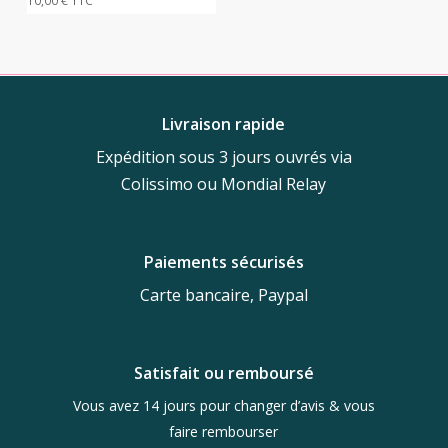
10,00
€
TTC
Livraison rapide
Expédition sous 3 jours ouvrés via
Colissimo ou Mondial Relay
Paiements sécurisés
Carte bancaire, Paypal
Satisfait ou remboursé
Vous avez 14 jours pour changer d’avis & vous
faire rembourser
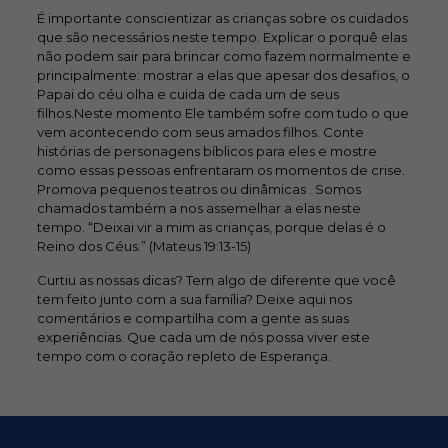
É importante conscientizar as crianças sobre os cuidados
que são necessários neste tempo. Explicar o porquê elas
não podem sair para brincar como fazem normalmente e
principalmente: mostrar a elas que apesar dos desafios, o
Papai do céu olha e cuida de cada um de seus
filhos.Neste momento Ele também sofre com tudo o que
vem acontecendo com seus amados filhos. Conte
histórias de personagens bíblicos para eles e mostre
como essas pessoas enfrentaram os momentos de crise.
Promova pequenos teatros ou dinâmicas . Somos
chamados também a nos assemelhar a elas neste
tempo. “
Deixai vir a mim
as crianças, porque delas é o
Reino dos Céus.” (Mateus 19:13-15)
Curtiu as nossas dicas? Tem algo de diferente que você
tem feito junto com a sua família? Deixe aqui nos
comentários e compartilha com a gente as suas
experiências. Que cada um de nós possa viver este
tempo com o coração repleto de Esperança.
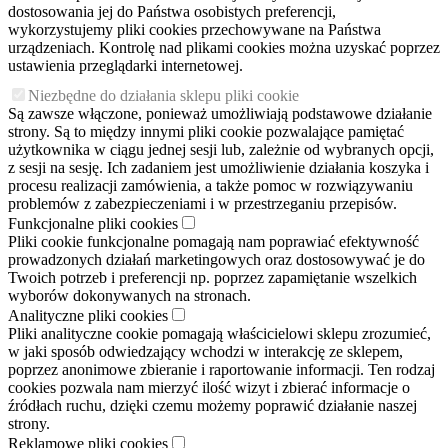
dostosowania jej do Państwa osobistych preferencji,
wykorzystujemy pliki cookies przechowywane na Państwa
urządzeniach. Kontrolę nad plikami cookies można uzyskać poprzez
ustawienia przeglądarki internetowej.
Niezbędne do działania sklepu pliki cookie
Są zawsze włączone, ponieważ umożliwiają podstawowe działanie
strony. Są to między innymi pliki cookie pozwalające pamiętać
użytkownika w ciągu jednej sesji lub, zależnie od wybranych opcji,
z sesji na sesję. Ich zadaniem jest umożliwienie działania koszyka i
procesu realizacji zamówienia, a także pomoc w rozwiązywaniu
problemów z zabezpieczeniami i w przestrzeganiu przepisów.
Funkcjonalne pliki cookies
Pliki cookie funkcjonalne pomagają nam poprawiać efektywność
prowadzonych działań marketingowych oraz dostosowywać je do
Twoich potrzeb i preferencji np. poprzez zapamiętanie wszelkich
wyborów dokonywanych na stronach.
Analityczne pliki cookies
Pliki analityczne cookie pomagają właścicielowi sklepu zrozumieć,
w jaki sposób odwiedzający wchodzi w interakcję ze sklepem,
poprzez anonimowe zbieranie i raportowanie informacji. Ten rodzaj
cookies pozwala nam mierzyć ilość wizyt i zbierać informacje o
źródłach ruchu, dzięki czemu możemy poprawić działanie naszej
strony.
Reklamowe pliki cookies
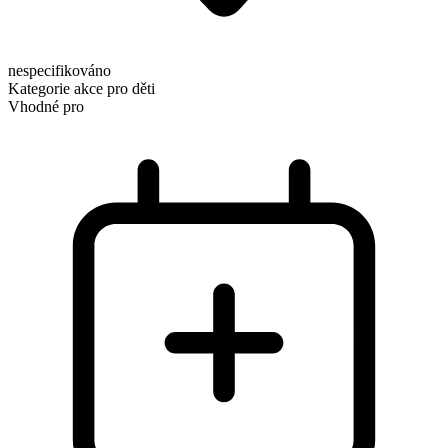
nespecifikováno
Kategorie
akce pro děti
Vhodné pro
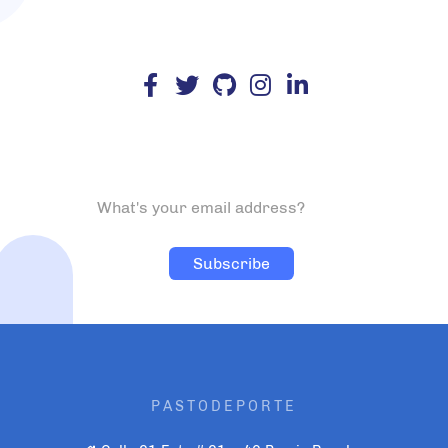
PASTODEPORTE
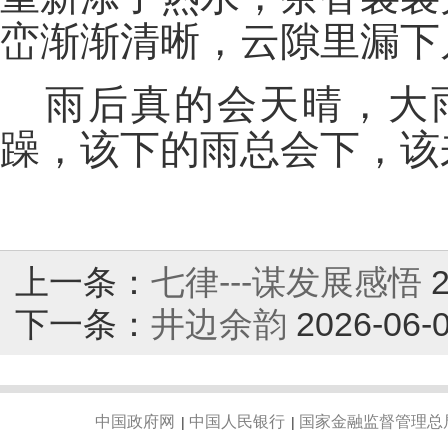
峦渐渐清晰，云隙里漏下
雨后真的会天晴，大
躁，该下的雨总会下，该
上一条：
七律---谋发展感悟
下一条：
井边余韵
2026-06-
中国政府网
中国人民银行
国家金融监督管理总
|
|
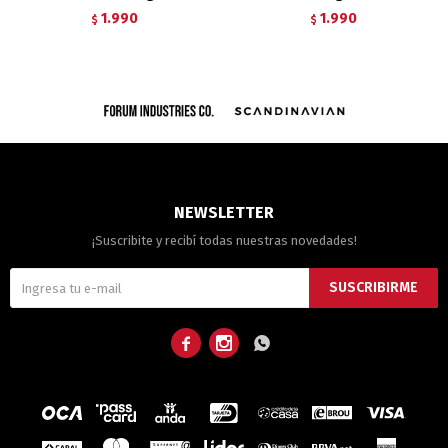
1.990
1.990
$
$
NEWSLETTER
¡Suscribite y recibí todas nuestras novedades!
SUSCRIBIRME



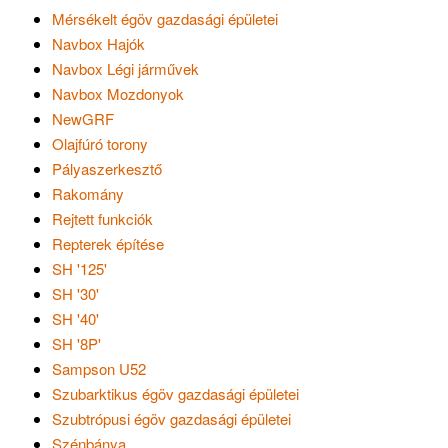
Mérsékelt égöv gazdasági épületei
Navbox Hajók
Navbox Légi járművek
Navbox Mozdonyok
NewGRF
Olajfúró torony
Pályaszerkesztő
Rakomány
Rejtett funkciók
Repterek építése
SH '125'
SH '30'
SH '40'
SH '8P'
Sampson U52
Szubarktikus égöv gazdasági épületei
Szubtrópusi égöv gazdasági épületei
Szénbánya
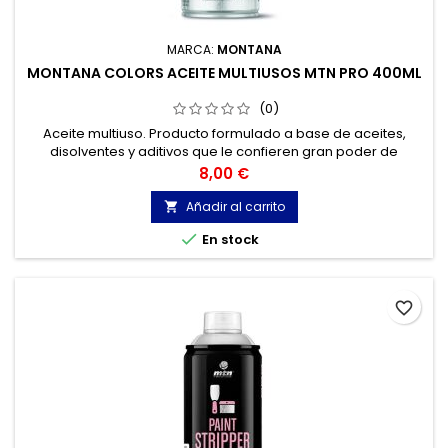
MARCA:
MONTANA
MONTANA COLORS ACEITE MULTIUSOS MTN PRO 400ML
(0)
Aceite multiuso. Producto formulado a base de aceites,
disolventes y aditivos que le confieren gran poder de
penetración, lubricación y protección de los metales frente a
Precio
8,00 €
la corrosión.
Añadir al carrito


En stock
favorite_border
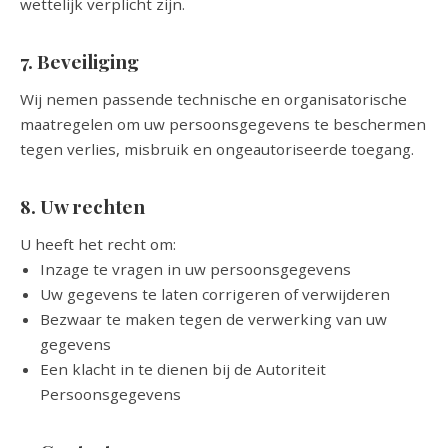
wettelijk verplicht zijn.
7. Beveiliging
Wij nemen passende technische en organisatorische
maatregelen om uw persoonsgegevens te beschermen
tegen verlies, misbruik en ongeautoriseerde toegang.
8. Uw rechten
U heeft het recht om:
Inzage te vragen in uw persoonsgegevens
Uw gegevens te laten corrigeren of verwijderen
Bezwaar te maken tegen de verwerking van uw
gegevens
Een klacht in te dienen bij de Autoriteit
Persoonsgegevens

****************************************

YOUR OBJECTIVE
Only the lines above from the one with "wyborów dokonywanych na stronach." to the one with "maatregelen om uw" should be printed, both included and exactly as written; no picture belongs in the copy.

EXERCISE SOLUTION
wyborów dokonywanych na stronach.
Analityczne pliki cookies
Pliki analityczne cookie pomagają właścicielowi sklepu zrozumieć,
w jaki sposób odwiedzający wchodzi w interakcję ze sklepem,
poprzez anonimowe zbieranie i raportowanie informacji. Ten rodzaj
cookies pozwala nam mierzyć ilość wizyt i zbierać informacje o
źródłach ruchu, dzięki czemu możemy poprawić działanie naszej
strony.
Reklamowe pliki cookies
nespecifikováno
Kategorie
akce pro děti
Vhodné pro
PASTODEPORTE
峦渐渐清晰，云隙里漏下
雨后真的会天晴，大
躁，该下的雨总会下，该
上一条：
七律---谋发展感悟
下一条：
井边余韵
2026-06-
中国政府网
中国人民银行
国家金融监督管理总
|
|
1.990
1.990
$
$
NEWSLETTER
¡Suscribite y recibí todas nuestras novedades!
SUSCRIBIRME



Mérsékelt égöv gazdasági épületei
Navbox Hajók
Navbox Légi járművek
Navbox Mozdonyok
NewGRF
Olajfúró torony
Pályaszerkesztő
Rakomány
Rejtett funkciók
Repterek építése
SH '125'
SH '30'
SH '40'
SH '8P'
Sampson U52
Szubarktikus égöv gazdasági épületei
Szubtrópusi égöv gazdasági épületei
Szénbánya
MARCA:
MONTANA
MONTANA COLORS ACEITE MULTIUSOS MTN PRO 400ML
(0)
Aceite multiuso. Producto formulado a base de aceites,
disolventes y aditivos que le confieren gran poder de
penetración, lubricación y protección de los metales frente a
Precio
8,00 €
la corrosión.
Añadir al carrito


En stock
favorite_border
wettelijk verplicht zijn.
7. Beveiliging
Wij nemen passende technische en organisatorische
maatregelen om uw persoonsgegevens te beschermen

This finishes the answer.